Ngelmu.co – Pemuda Muhammadiyah menanggapi pemberitaan yang dirilis oleh Wall Street Journal, beberapa waktu lalu. Di mana, WSJ menyebut sejumlah ormas Islam Indonesia, menjadi bungkam atas penindasan yang dialami muslim Uighur, setelah menerima suap dari pemerintah China.
Tanggapan pun muncul, langsung dari Ketua Hukum dan HAM Pimpinan Pusat Pemuda Muhammadiyah, Razikin.
Ia menilai, pemberitaan tersebut menjadi salah satu upaya, agar Ormas Islam, baik MUI, Muhammadiyah, maupun NU, tersudut.

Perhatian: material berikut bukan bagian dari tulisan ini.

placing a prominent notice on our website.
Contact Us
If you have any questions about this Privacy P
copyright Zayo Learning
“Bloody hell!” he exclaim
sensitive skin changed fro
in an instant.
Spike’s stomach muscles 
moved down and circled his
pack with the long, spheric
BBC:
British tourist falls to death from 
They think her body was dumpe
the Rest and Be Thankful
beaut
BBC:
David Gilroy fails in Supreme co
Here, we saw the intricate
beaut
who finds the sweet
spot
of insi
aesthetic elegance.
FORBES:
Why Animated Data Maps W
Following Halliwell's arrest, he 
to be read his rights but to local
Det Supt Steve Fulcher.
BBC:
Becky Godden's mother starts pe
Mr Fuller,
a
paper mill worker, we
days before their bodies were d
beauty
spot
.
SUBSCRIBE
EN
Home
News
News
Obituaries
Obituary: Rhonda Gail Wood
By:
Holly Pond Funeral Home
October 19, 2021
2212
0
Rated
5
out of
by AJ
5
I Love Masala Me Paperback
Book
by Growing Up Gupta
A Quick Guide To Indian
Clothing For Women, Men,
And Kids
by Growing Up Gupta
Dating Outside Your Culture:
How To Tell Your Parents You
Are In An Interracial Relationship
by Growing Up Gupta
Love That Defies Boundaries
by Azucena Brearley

Di sisi lain, ia juga mengomentari rentetan penindasan dan diskriminasi terhadap etnis Uighur, yang terus menciptakan pemberontakan.
Hal itu disebut Razikin, disebabkan oleh penindasan yang semakin membuat para korban memberontak.

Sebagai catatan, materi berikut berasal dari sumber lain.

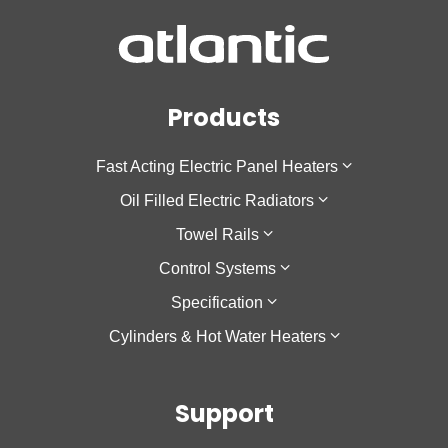
Products
Fast Acting Electric Panel Heaters
Oil Filled Electric Radiators
F137
Towel Rails
Sokio Horizontal
Galapagos Horizontal
Control Systems
Sokio Vertical
Galapagos Low Height
Theola Towel Rail
Specification
Agilia IO
Galapagos Vertical
Cozytouch
Cylinders & Hot Water Heaters
Oniris
Accessio
Cozytouch Zigbee Hub
Low Surface Temperature
Calypso
Support
Calypso 2
Nanto Lite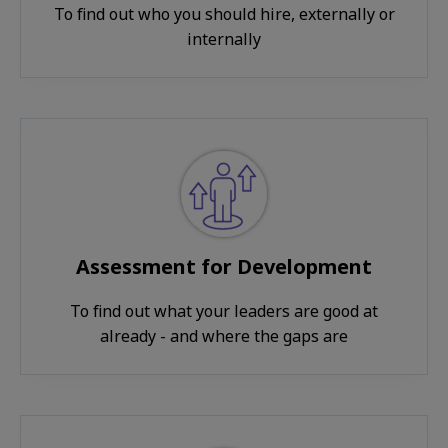
To find out who you should hire, externally or
internally
Assessment for Development
To find out what your leaders are good at
already - and where the gaps are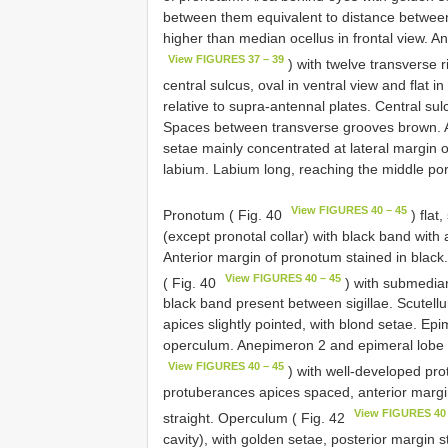
between them equivalent to distance between 
higher than median ocellus in frontal view. A
View FIGURES 37 – 39
) with twelve transverse r
central sulcus, oval in ventral view and flat in
relative to supra-antennal plates. Central sul
Spaces between transverse grooves brown. A
setae mainly concentrated at lateral margin
labium. Labium long, reaching the middle porti
View FIGURES 40 – 45
Pronotum ( Fig. 40
) flat
(except pronotal collar) with black band with 
Anterior margin of pronotum stained in black
View FIGURES 40 – 45
( Fig. 40
) with submedian
black band present between sigillae. Scutellu
apices slightly pointed, with blond setae. Ep
operculum. Anepimeron 2 and epimeral lobe o
View FIGURES 40 – 45
) with well-developed pro
protuberances apices spaced, anterior margi
View FIGURES 40 
straight. Operculum ( Fig. 42
cavity), with golden setae, posterior margin s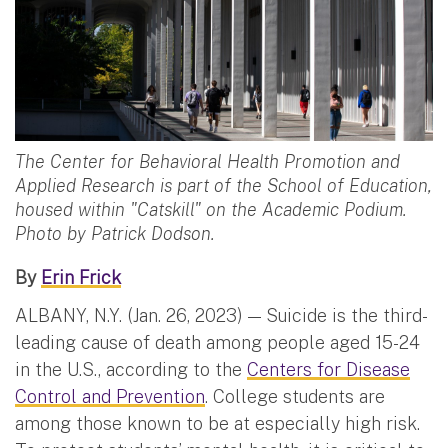
The Center for Behavioral Health Promotion and
Applied Research is part of the School of Education,
housed within "Catskill" on the Academic Podium.
Photo by Patrick Dodson.
By
Erin Frick
ALBANY, N.Y. (Jan. 26, 2023) — Suicide is the third-
leading cause of death among people aged 15-24
in the U.S., according to the
Centers for Disease
Control and Prevention
. College students are
among those known to be at especially high risk.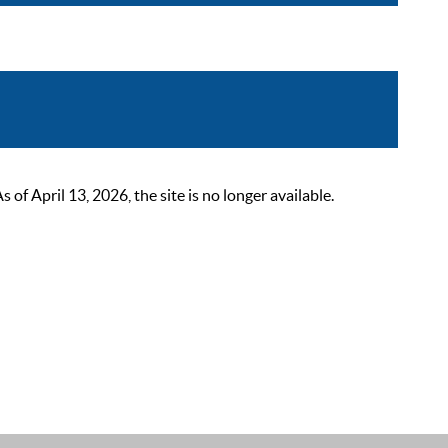
 April 13, 2026, the site is no longer available.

Aksi-aksi separatisme yang terjadi di China ini, bukan tak mungkin, merupakan manifestasi dari rasa frustasi masyarakat Uighur, karena terus di-diskriminasi.
“Karena itu, pemerintah China menggunakan retorika melawan radikalisme, ekstrimisme, dan terorisme, untuk membenarkan tindakan pembantaian terhadap muslim Uighur,” tuturnya.
“Dan itu merupakan pelanggaran Hak Asasi Manusia (HAM), karena itu kami sangat mengecamnya,” lanjut Razikin, seperti dilansir RMOL, Senin (16/12).
Baca Juga: Soal Uighur, Media Asing Ungkap Adanya ‘Rayuan’ China ke Ormas Islam RI
Lebih lanjut ia mengatakan, saat ini pemerintah China sedang berusaha keras membentuk suatu identitas kesatuan bangsa.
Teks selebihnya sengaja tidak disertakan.